(Provided data)
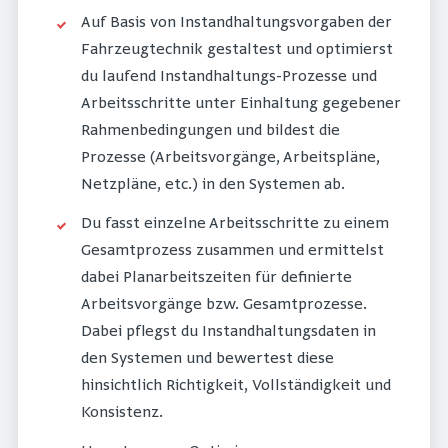
Auf Basis von Instandhaltungsvorgaben der
Fahrzeugtechnik gestaltest und optimierst
du laufend Instandhaltungs-Prozesse und
Arbeitsschritte unter Einhaltung gegebener
Rahmenbedingungen und bildest die
Prozesse (Arbeitsvorgänge, Arbeitspläne,
Netzpläne, etc.) in den Systemen ab.
Du fasst einzelne Arbeitsschritte zu einem
Gesamtprozess zusammen und ermittelst
dabei Planarbeitszeiten für definierte
Arbeitsvorgänge bzw. Gesamtprozesse.
Dabei pflegst du Instandhaltungsdaten in
den Systemen und bewertest diese
hinsichtlich Richtigkeit, Vollständigkeit und
Konsistenz.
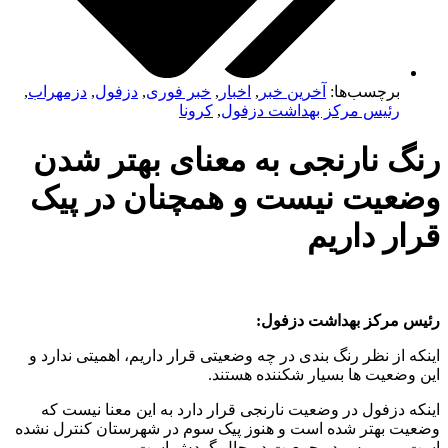
برچسب‌ها:
آخرین خبر
,
اخبار
,
خبر فوری
,
دزفول
,
دزمهراب
,
رئیس مرکز بهداشت دزفول
,
کرونا
گ نارنجی به معنای بهتر شدن
عیت نیست و همچنان در پیک
ر داریم
 مرکز بهداشت دزفول:
 از نظر رنگ بندی در چه وضعیتی قرار داریم، اهمیتی ندارد و
وضعیت ها بسیار شکننده هستند.
ه دزفول در وضعیت نارنجی قرار دارد به این معنا نیست که
ت بهتر شده است و هنوز پیک سوم در شهرستان کنترل نشده
و ویروس در جمعیت در حال گردش است.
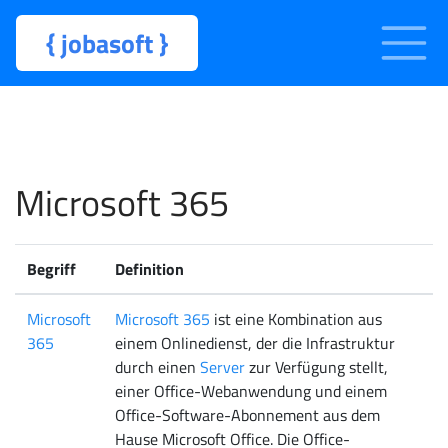
{
jobasoft
}
Microsoft 365
Begriff
Definition
Microsoft
Microsoft 365
ist eine Kombination aus
365
einem Onlinedienst, der die Infrastruktur
durch einen
Server
zur Verfügung stellt,
einer Office-Webanwendung und einem
Office-Software-Abonnement aus dem
Hause Microsoft Office. Die Office-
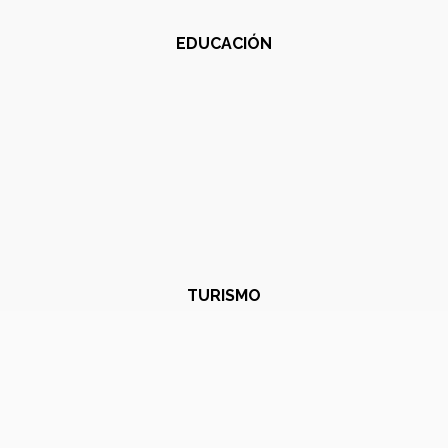
EDUCACIÓN
TURISMO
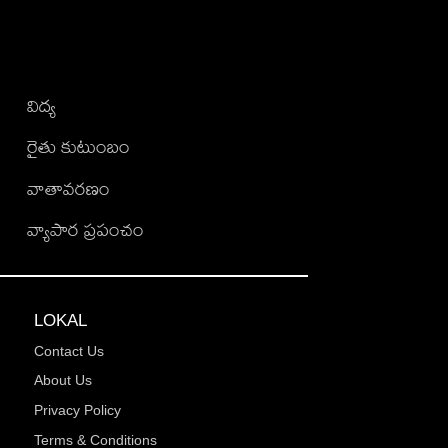
విద్య
రైతు కుటుంబం
వాతావరణం
వ్యాపార ప్రపంచం
LOKAL
Contact Us
About Us
Privacy Policy
Terms & Conditions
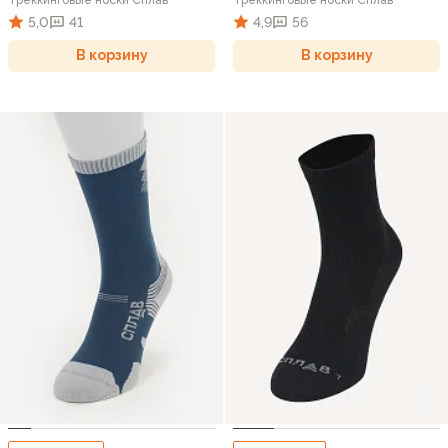
5,0
41
4,9
56
В корзину
В корзину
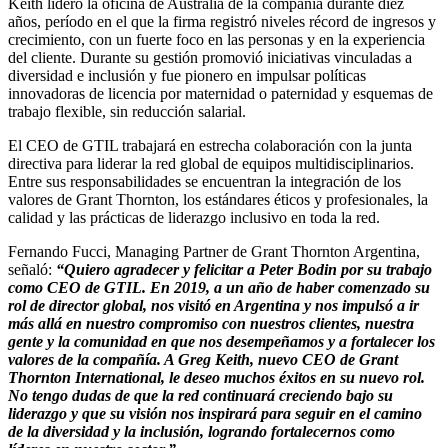
Keith lideró la oficina de Australia de la compañía durante diez
años, período en el que la firma registró niveles récord de ingresos y
crecimiento, con un fuerte foco en las personas y en la experiencia
del cliente. Durante su gestión promovió iniciativas vinculadas a
diversidad e inclusión y fue pionero en impulsar políticas
innovadoras de licencia por maternidad o paternidad y esquemas de
trabajo flexible, sin reducción salarial.
El CEO de GTIL trabajará en estrecha colaboración con la junta
directiva para liderar la red global de equipos multidisciplinarios.
Entre sus responsabilidades se encuentran la integración de los
valores de Grant Thornton, los estándares éticos y profesionales, la
calidad y las prácticas de liderazgo inclusivo en toda la red.
Fernando Fucci, Managing Partner de Grant Thornton Argentina,
señaló:
“Quiero agradecer y felicitar a Peter Bodin por su trabajo
como CEO de GTIL. En 2019, a un año de haber comenzado su
rol de director global, nos visitó en Argentina y nos impulsó a ir
más allá en nuestro compromiso con nuestros clientes, nuestra
gente y la comunidad en que nos desempeñamos y a fortalecer los
valores de la compañía. A Greg Keith, nuevo CEO de Grant
Thornton International, le deseo muchos éxitos en su nuevo rol.
No tengo dudas de que la red continuará creciendo bajo su
liderazgo y que su visión nos inspirará para seguir en el camino
de la diversidad y la inclusión, logrando fortalecernos como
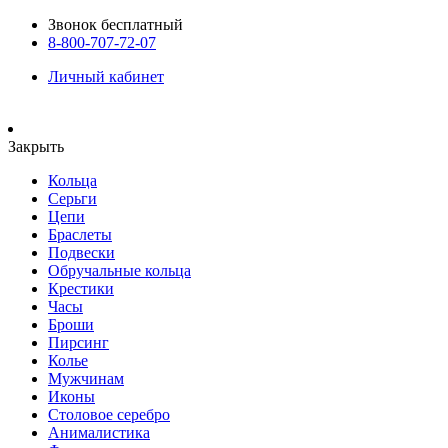
Звонок бесплатный
8-800-707-72-07
Личный кабинет
Закрыть
Кольца
Серьги
Цепи
Браслеты
Подвески
Обручальные кольца
Крестики
Часы
Броши
Пирсинг
Колье
Мужчинам
Иконы
Столовое серебро
Анималистика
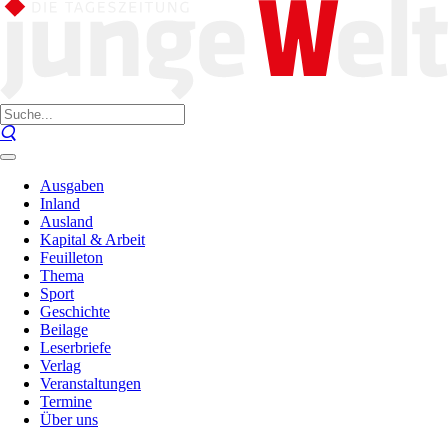
Ausgaben
Inland
Ausland
Kapital & Arbeit
Feuilleton
Thema
Sport
Geschichte
Beilage
Leserbriefe
Verlag
Veranstaltungen
Termine
Über uns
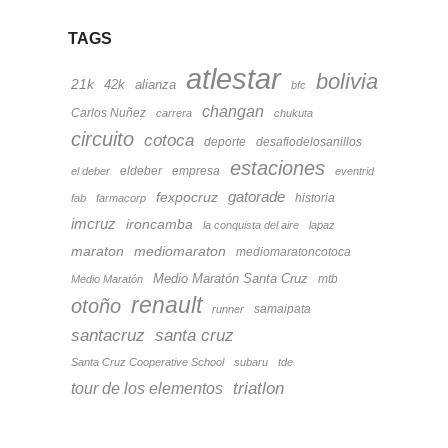
TAGS
atlestar
bolivia
21k
42k
alianza
bfc
changan
Carlos Nuñez
carrera
chukuta
circuito
cotoca
deporte
desafiodelosanillos
estaciones
eldeber
empresa
el deber
eventrid
fexpocruz
gatorade
historia
fab
farmacorp
imcruz
ironcamba
la conquista del aire
lapaz
maraton
mediomaraton
mediomaratoncotoca
Medio Maratón Santa Cruz
mtb
Medio Maratón
renault
otoño
samaipata
runner
santacruz
santa cruz
Santa Cruz Cooperative School
subaru
tde
tour de los elementos
triatlon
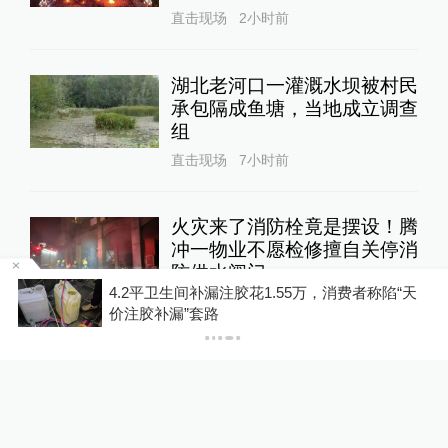
直击现场
2小时前
湖北老河口一灌溉水坝被村民
承包隔成鱼塘，当地成立调查
组
直击现场
7小时前
火灾来了消防栓竟是摆设！腾
冲一物业不愿检修擅自关停消
防供水阀门
，
4.2平卫生间补漏注胶花1.55万，消费者称陷“天
直击现场
9小时前
价注胶补漏”套路
宜宾高县5.5级地震后，为何
余震不断？四川省地震局回应
直击现场
10小时前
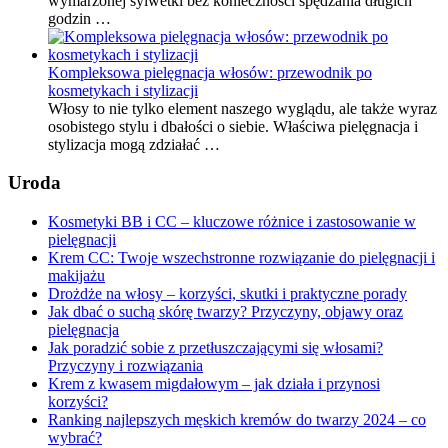
wymarzonej sylwetki bez konieczności spędzania długich
godzin …
Kompleksowa pielęgnacja włosów: przewodnik po
kosmetykach i stylizacji
Włosy to nie tylko element naszego wyglądu, ale także wyraz
osobistego stylu i dbałości o siebie. Właściwa pielęgnacja i
stylizacja mogą zdziałać …
Uroda
Kosmetyki BB i CC – kluczowe różnice i zastosowanie w
pielęgnacji
Krem CC: Twoje wszechstronne rozwiązanie do pielęgnacji i
makijażu
Drożdże na włosy – korzyści, skutki i praktyczne porady
Jak dbać o suchą skórę twarzy? Przyczyny, objawy oraz
pielęgnacja
Jak poradzić sobie z przetłuszczającymi się włosami?
Przyczyny i rozwiązania
Krem z kwasem migdałowym – jak działa i przynosi
korzyści?
Ranking najlepszych męskich kremów do twarzy 2024 – co
wybrać?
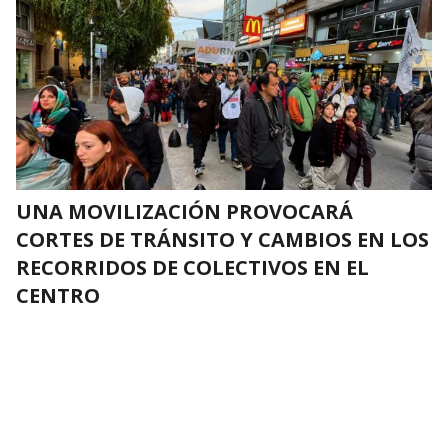
UNA MOVILIZACIÓN PROVOCARÁ
CORTES DE TRÁNSITO Y CAMBIOS EN LOS
RECORRIDOS DE COLECTIVOS EN EL
CENTRO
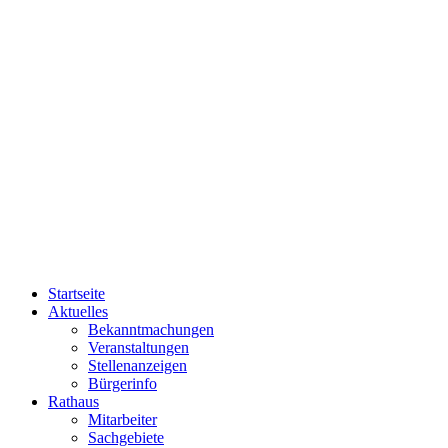
Startseite
Aktuelles
Bekanntmachungen
Veranstaltungen
Stellenanzeigen
Bürgerinfo
Rathaus
Mitarbeiter
Sachgebiete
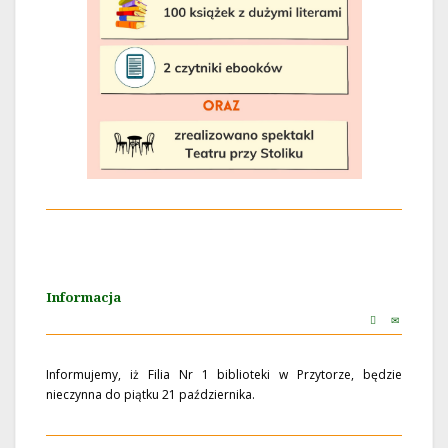
Informacja
Informujemy, iż Filia Nr 1 biblioteki w Przytorze, będzie
nieczynna do piątku 21 października.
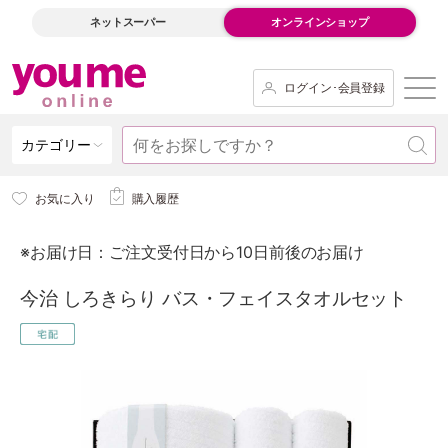
ネットスーパー
オンラインショップ
ログイン･会員登録
カテゴリー
お気に入り
購入履歴
※お届け日：ご注文受付日から10日前後のお届け
今治 しろきらり バス・フェイスタオルセット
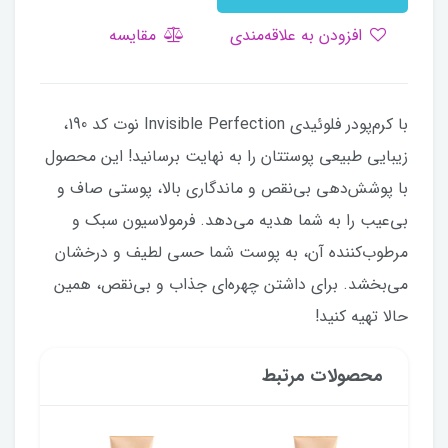
افزودن به علاقه‌مندی
مقایسه
با کرم‌پودر فلوئیدی Invisible Perfection نوت کد 190،
زیبایی طبیعی پوستتان را به نهایت برسانید! این محصول
با پوشش‌دهی بی‌نقص و ماندگاری بالا، پوستی صاف و
بی‌عیب را به شما هدیه می‌دهد. فرمولاسیون سبک و
مرطوب‌کننده آن، به پوست شما حسی لطیف و درخشان
می‌بخشد. برای داشتن چهره‌ای جذاب و بی‌نقص، همین
حالا تهیه کنید!
محصولات مرتبط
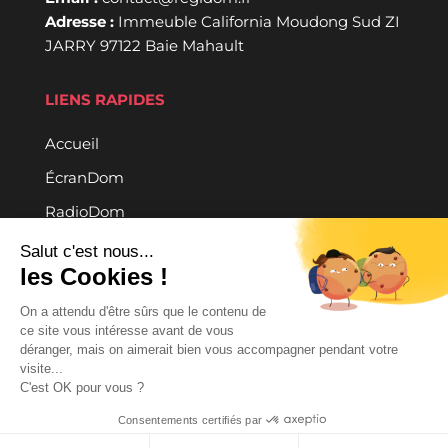
Adresse :
Immeuble California Moudong Sud ZI
JARRY 97122 Baie Mahault
LIENS RAPIDES
Accueil
ÉcranDom
RadioDom
Contact
Salut c'est nous...
les Cookies !
RÉSEAUX SOCIAUX
On a attendu d'être sûrs que le contenu de
ce site vous intéresse avant de vous
déranger, mais on aimerait bien vous accompagner pendant votre
visite...
C'est OK pour vous ?
Consentements certifiés par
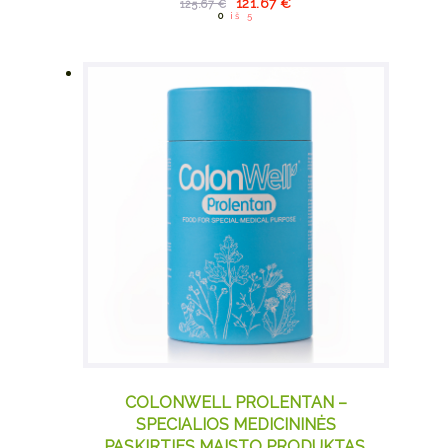
121.67
€
125.67
€
125.67 €.
is: 121.67 €.
0
iš 5
COLONWELL PROLENTAN –
SPECIALIOS MEDICININĖS
PASKIRTIES MAISTO PRODUKTAS,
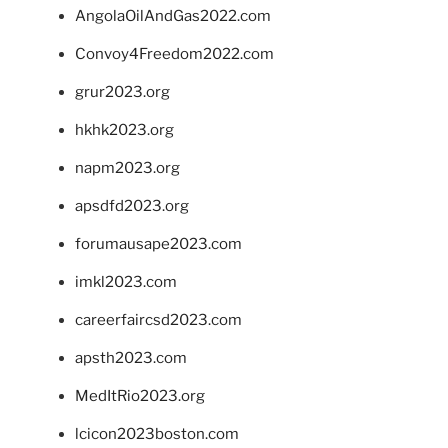
AngolaOilAndGas2022.com
Convoy4Freedom2022.com
grur2023.org
hkhk2023.org
napm2023.org
apsdfd2023.org
forumausape2023.com
imkl2023.com
careerfaircsd2023.com
apsth2023.com
MedItRio2023.org
lcicon2023boston.com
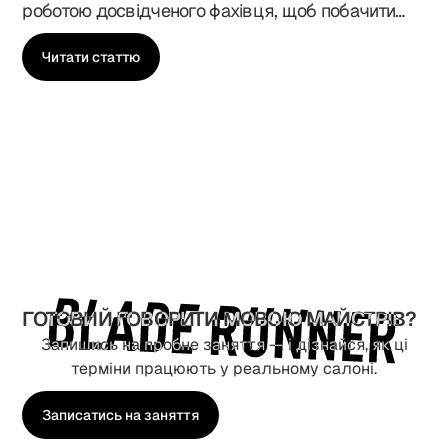
роботою досвідченого фахівця, щоб побачити
роботи з пігментом і поведінки кольору в часі.
його техніку, логіку дій, комунікацію з клієнтом і
роботу в реальних умовах салону. У Blade
Читати статтю
Runner Academy у Києві shadowing є важливою
частиною курсів барбера, перукаря, стиліста й
колориста, адже саме під час живого
спостереження формується професійне
мислення, уважність до деталей і розуміння
справжньої роботи майстра в салонному
середовищі.
ГОТОВИЙ ГОВОРИТИ МОВОЮ МАЙСТРІВ?
Запишись на пробне заняття — і дізнайся, як ці
терміни працюють у реальному салоні.
Записатись на заняття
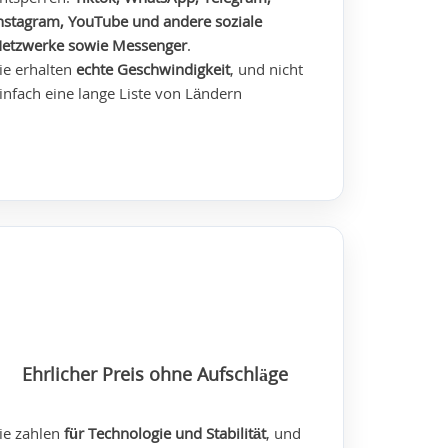
nstagram, YouTube
und andere soziale
etzwerke sowie Messenger
.
ie erhalten
echte Geschwindigkeit
, und nicht
infach eine lange Liste von Ländern
Ehrlicher Preis ohne Aufschläge
ie zahlen
für Technologie und Stabilität
, und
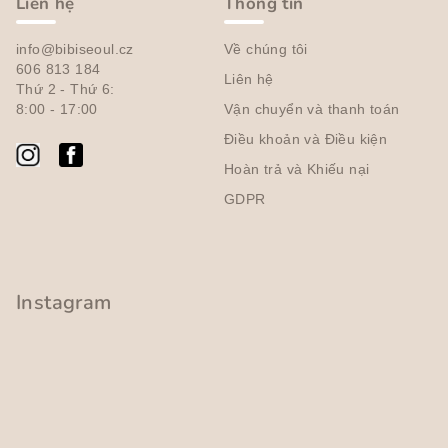
â
s
Liên hệ
Thông tin
á
n
c
info@bibiseoul.cz
Về chúng tôi
t
h
606 813 184
Liên hệ
r
Thứ 2 - Thứ 6:
c
a
8:00 - 17:00
Vận chuyển và thanh toán
á
c
n
Điều khoản và Điều kiện
t
g
Hoàn trả và Khiếu nại
ù
GDPR
y
c
h
ỉ
Instagram
n
h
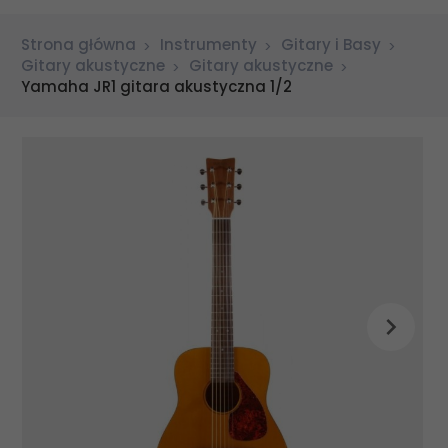
Strona główna
Instrumenty
Gitary i Basy
Gitary akustyczne
Gitary akustyczne
Yamaha JR1 gitara akustyczna 1/2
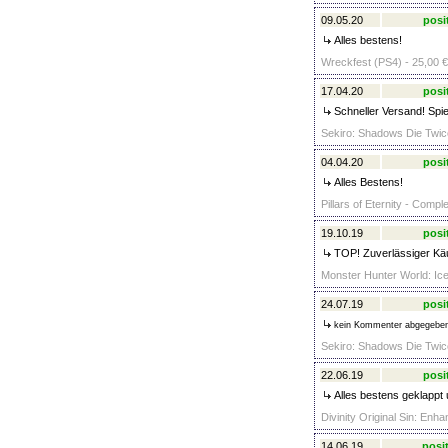
09.05.20
posi
Alles bestens!
Wreckfest (PS4) - 25,00 €
17.04.20
posi
Schneller Versand! Spiel
Sekiro: Shadows Die Twice
04.04.20
posi
Alles Bestens!
Pillars of Eternity - Compl
19.10.19
posi
TOP! Zuverlässiger Käu
Monster Hunter World: Ice
24.07.19
posi
kein Kommenter abgegebe
Sekiro: Shadows Die Twice
22.06.19
posi
Alles bestens geklappt 
Divinity Original Sin: Enh
14.06.19
posit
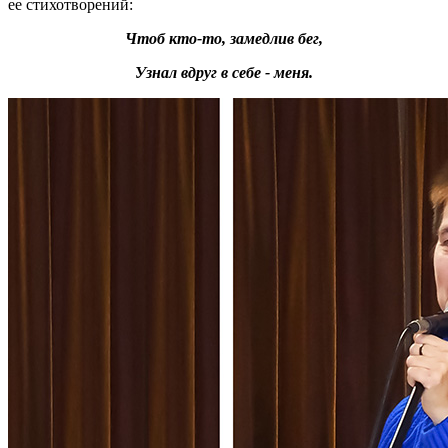
ее стихотворений:
Чтоб кто-то, замедлив бег,
Узнал вдруг в себе - меня.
(End Provided data)
**Aim of the exercise:** Pull out every line holding "Przyczyny" from the records above, and copy it.

**Answer for the task:**
Jak dbać o suchą skórę twarzy? Przyczyny, objawy oraz
Przyczyny i rozwiązania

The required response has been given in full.